Fidèle à des choix esthétiques devenus rapidement clairs, Christophe Ghristi a confié le premier fruit de la collaboration Strauss-Hoffmansthal à Michel Fau, choix pour le moins étonnant. Passer en quelques années de Ciboulette (à l’Opéra-Comique en 2013) à la tragédie des Atrides, pourquoi pas, mais les précédentes incursions du metteur en scène dans le domaine lyrique se caractérisaient par une profusion de couleurs que l’on avait a priori un peu de mal à concilier avec cette cour du palais de Mycènes dans laquelle croupit Electre. A Bordeaux en 2015, Dardanus de Rameau avait ainsi été repeint dans les plus vives nuances, mais sans s’affranchir du style perruques poudrées et robes à panier qui a longtemps prévalu pour ce répertoire. A Toulouse en 2019, Michel Fau faisait ses premiers pas straussiens avec Ariane à Naxos, où l’outrance de certains costumes faisait mouche, au moins dans la première partie, et au risque que le lustige l’emporte définitivement sur le traurige. Le livret d’Elektra semble devoir exclure tout élément comique, à l’exclusion peut-être du personnage d’Egisthe (de fait, cette production ne se prive pas de ridiculiser l’amant de Clytemnestre, devenu ici une sorte de Néron à la Peter Ustinov). Quelle allait donc être l’approche « fauesque » de cette œuvre ?
Même avec une orchestration réduite, dont on nous précise qu’elle est « de la main du compositeur », l’orchestre d’Elektra prend encore trop de place pour tenir dans la fosse du Capitole. D’où l’idée de le placer sur le plateau, comme c’était le cas à Lyon en 2017, lorsque Serge Dorny avait fait venir la mise en scène de Ruth Berghaus. C’est la sans doute le seul point commun entre la production toulousaine et le spectacle signé jadis par la grande-prêtresse du Regietheater, car Michel Fau nous renvoie à un tout autre univers, et même à une époque bien antérieure. Michel Fau, sans doute, aime les divas d’autrefois, leur maquillage excessif, les gestes emphatiques, leur hiératisme assumé, et c’est tout cela qu’il nous montre dans sa vision d’Elektra. On ne se plaindra certes pas qu’il n’ait pas souhaité transposer l’œuvre de Strauss sur un parking ou dans un bidonville, parmi les mafieux ou les junkies, mais le retour de bâton est assez radical.

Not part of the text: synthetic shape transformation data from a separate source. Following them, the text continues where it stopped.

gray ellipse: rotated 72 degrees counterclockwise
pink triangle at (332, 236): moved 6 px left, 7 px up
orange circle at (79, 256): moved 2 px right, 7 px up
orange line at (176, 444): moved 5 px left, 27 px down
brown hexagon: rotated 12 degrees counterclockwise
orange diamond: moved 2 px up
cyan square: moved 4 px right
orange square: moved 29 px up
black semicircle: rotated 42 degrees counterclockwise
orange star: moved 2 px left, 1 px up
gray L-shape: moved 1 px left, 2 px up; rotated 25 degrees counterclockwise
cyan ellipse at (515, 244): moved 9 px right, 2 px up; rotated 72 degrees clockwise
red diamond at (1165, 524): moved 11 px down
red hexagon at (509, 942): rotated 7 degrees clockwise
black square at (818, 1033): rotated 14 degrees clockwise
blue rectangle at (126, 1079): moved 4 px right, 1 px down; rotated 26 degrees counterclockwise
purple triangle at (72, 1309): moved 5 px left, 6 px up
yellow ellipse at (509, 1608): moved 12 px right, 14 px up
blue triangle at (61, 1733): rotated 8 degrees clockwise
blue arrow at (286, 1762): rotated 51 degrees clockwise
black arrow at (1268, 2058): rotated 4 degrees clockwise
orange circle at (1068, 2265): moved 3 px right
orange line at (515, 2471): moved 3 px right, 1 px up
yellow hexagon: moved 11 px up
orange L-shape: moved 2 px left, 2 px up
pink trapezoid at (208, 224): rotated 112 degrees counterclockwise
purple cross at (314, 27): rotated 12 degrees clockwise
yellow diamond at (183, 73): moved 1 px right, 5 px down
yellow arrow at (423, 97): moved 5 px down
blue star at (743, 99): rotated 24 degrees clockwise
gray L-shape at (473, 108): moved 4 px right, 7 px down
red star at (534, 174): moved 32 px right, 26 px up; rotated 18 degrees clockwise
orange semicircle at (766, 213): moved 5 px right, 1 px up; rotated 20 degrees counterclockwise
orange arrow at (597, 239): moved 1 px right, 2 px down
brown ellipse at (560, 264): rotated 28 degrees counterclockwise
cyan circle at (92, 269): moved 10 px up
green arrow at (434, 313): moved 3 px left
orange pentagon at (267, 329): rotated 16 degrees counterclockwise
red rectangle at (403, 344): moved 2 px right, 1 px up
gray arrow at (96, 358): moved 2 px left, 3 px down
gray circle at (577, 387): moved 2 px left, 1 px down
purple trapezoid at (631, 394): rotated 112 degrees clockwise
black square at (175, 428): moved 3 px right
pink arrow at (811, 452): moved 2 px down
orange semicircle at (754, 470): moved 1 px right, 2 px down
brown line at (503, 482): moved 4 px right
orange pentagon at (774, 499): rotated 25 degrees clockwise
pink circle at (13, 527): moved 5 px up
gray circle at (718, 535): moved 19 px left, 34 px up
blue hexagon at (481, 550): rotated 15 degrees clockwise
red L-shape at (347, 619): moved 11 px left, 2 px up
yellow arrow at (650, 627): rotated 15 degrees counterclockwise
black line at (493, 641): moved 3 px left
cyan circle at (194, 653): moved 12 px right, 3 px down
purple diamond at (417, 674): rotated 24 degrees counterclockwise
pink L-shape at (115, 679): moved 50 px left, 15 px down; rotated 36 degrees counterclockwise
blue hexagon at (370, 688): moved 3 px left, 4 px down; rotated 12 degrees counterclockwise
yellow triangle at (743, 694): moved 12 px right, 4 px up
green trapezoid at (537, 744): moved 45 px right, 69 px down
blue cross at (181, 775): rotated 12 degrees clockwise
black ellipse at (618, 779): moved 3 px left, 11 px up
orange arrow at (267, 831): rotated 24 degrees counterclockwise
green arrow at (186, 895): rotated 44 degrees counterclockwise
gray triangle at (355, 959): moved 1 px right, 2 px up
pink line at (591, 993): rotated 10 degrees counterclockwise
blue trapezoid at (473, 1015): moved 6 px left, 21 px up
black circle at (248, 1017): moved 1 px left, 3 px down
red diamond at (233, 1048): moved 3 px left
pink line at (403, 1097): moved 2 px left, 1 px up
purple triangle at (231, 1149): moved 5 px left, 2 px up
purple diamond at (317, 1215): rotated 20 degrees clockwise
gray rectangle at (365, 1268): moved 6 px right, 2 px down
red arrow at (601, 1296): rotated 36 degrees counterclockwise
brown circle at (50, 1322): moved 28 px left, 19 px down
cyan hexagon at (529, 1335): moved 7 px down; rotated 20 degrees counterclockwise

La présence de l’orchestre sur le plateau limite tout le jeu théâtral à l’avant-scène, un rideau séparant les chanteurs des instrumentistes. Orné d’un pêle-mêle de corps nus sur fond d’or, dans un style expressionniste rappelant à la fois Lovis Corinth et Egon Schiele, ce rideau est l’œuvre de l’artiste français Phil Meyer, tout comme la sculpture brisée qui constitue l’essentiel du décor. Comme d’autres en ont déjà eu l’idée (Harry Kupfer à Vienne, par exemple), il s’agit d’une statue d’Agamemnon en partie effondrée, seuls les pieds du roi étant encore sur leur socle. L’avant-scène du Théatre du Capitole est donc finalement très encombrée, entre ce piédestal, le corps de la statue, et les quelques dalles soulevées parmi lesquelles Elektra fait son apparition. On ne s’étonnera donc pas que le spectacle s’avère somme toute assez statique, ce qui fait sans doute l’affaire des chanteurs, déjà bien assez occupés à satisfaire les exigences de la partition. La palme de l’immobilité revient à Oreste, dont les déplacements se cantonnent à l’intérieur d’une zone d’un mètre carré pendant tout le temps qu’il chante. Les figures les plus mobiles sont les servantes, dont les corps se collent et s’entremêlent sans cesse. Même la danse finale d’Elektra se limite à quelques mouvements à peine perceptibles, seul le chant devant transmettre la démence du personnage.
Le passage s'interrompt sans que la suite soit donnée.